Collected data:
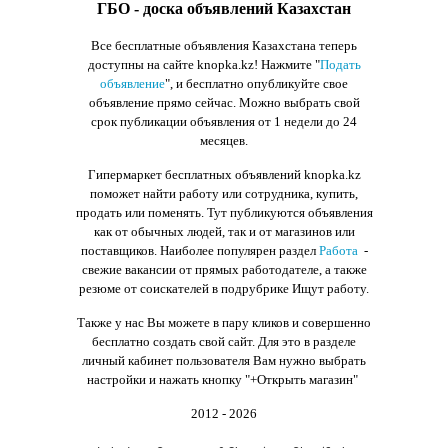
ГБО - доска объявлений Казахстан
Все бесплатные объявления Казахстана теперь
доступны на сайте knopka.kz
! Нажмите "
Подать
объявление
",
и бесплатно опубликуйте свое
объявление прямо сейчас. Можно выбрать свой
срок публикации объявления от 1 недели до 24
месяцев.
Гипермаркет бесплатных объявлений knopka.kz
поможет найти работу или сотрудника, купить,
продать или поменять. Тут публикуются объявления
как от обычных людей, так и от магазинов или
поставщиков. Наиболее популярен раздел
Работа
-
свежие вакансии от прямых работодателе, а также
резюме от соискателей в подрубрике Ищут работу.
Также у нас Вы можете в пару кликов и совершенно
бесплатно создать свой сайт. Для это в разделе
личный кабинет пользователя Вам нужно выбрать
настройки и нажать кнопку
"+Открыть магазин"
2012 - 2026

TRY IT
From the records, work out how many lines include "knopka" and respond with the number only.

ANSWER TO THIS EXERCISE
2